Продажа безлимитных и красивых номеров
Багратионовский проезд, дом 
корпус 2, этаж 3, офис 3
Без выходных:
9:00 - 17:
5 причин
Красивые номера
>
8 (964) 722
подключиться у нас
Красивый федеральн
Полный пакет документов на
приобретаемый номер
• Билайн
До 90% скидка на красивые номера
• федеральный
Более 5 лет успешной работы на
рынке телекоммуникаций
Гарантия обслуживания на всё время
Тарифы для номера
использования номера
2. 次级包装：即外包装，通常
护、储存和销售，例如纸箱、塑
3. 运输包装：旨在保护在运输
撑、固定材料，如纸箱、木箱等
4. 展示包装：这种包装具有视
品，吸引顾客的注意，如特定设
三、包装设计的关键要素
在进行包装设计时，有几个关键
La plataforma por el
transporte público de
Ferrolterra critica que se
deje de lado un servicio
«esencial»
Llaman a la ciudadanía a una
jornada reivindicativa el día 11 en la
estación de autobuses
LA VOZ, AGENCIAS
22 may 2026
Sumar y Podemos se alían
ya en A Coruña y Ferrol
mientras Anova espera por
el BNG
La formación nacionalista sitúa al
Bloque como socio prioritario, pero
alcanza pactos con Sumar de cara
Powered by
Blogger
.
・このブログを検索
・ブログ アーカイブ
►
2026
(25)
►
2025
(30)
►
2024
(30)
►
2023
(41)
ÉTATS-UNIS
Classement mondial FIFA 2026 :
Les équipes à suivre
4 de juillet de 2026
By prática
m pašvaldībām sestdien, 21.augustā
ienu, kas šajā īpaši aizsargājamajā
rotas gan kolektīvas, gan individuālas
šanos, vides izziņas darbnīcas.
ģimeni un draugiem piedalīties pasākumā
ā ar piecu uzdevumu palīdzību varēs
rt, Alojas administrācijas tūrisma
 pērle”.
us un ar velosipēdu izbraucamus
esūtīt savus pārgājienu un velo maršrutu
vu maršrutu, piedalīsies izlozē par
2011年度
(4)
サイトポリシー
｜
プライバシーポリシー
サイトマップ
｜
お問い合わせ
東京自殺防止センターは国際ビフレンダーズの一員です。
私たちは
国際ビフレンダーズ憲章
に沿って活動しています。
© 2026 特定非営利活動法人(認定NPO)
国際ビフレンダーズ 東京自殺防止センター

§ §

== BRIEF ==
Write out exactly the lines starting with the one that holds "撑、固定材料，如纸箱、木箱等" and running through the last line above.

== TASK ANSWER ==
撑、固定材料，如纸箱、木箱等
4. 展示包装：这种包装具有视
品，吸引顾客的注意，如特定设
三、包装设计的关键要素
在进行包装设计时，有几个关键
La plataforma por el
transporte público de
Ferrolterra critica que se
deje de lado un servicio
«esencial»
Llaman a la ciudadanía a una
jornada reivindicativa el día 11 en la
estación de autobuses
LA VOZ, AGENCIAS
22 may 2026
Sumar y Podemos se alían
ya en A Coruña y Ferrol
mientras Anova espera por
el BNG
La formación nacionalista sitúa al
Bloque como socio prioritario, pero
alcanza pactos con Sumar de cara
Powered by
Blogger
.
・このブログを検索
・ブログ アーカイブ
►
2026
(25)
►
2025
(30)
►
2024
(30)
►
2023
(41)
ÉTATS-UNIS
Classement mondial FIFA 2026 :
Les équipes à suivre
4 de juillet de 2026
By prática
m pašvaldībām sestdien, 21.augustā
ienu, kas šajā īpaši aizsargājamajā
rotas gan kolektīvas, gan individuālas
šanos, vides izziņas darbnīcas.
ģimeni un draugiem piedalīties pasākumā
ā ar piecu uzdevumu palīdzību varēs
rt, Alojas administrācijas tūrisma
 pērle”.
us un ar velosipēdu izbraucamus
esūtīt savus pārgājienu un velo maršrutu
vu maršrutu, piedalīsies izlozē par
2011年度
(4)
サイトポリシー
｜
プライバシーポリシー
サイトマップ
｜
お問い合わせ
東京自殺防止センターは国際ビフレンダーズの一員です。
私たちは
国際ビフレンダーズ憲章
に沿って活動しています。
© 2026 特定非営利活動法人(認定NPO)
国際ビフレンダーズ 東京自殺防止センター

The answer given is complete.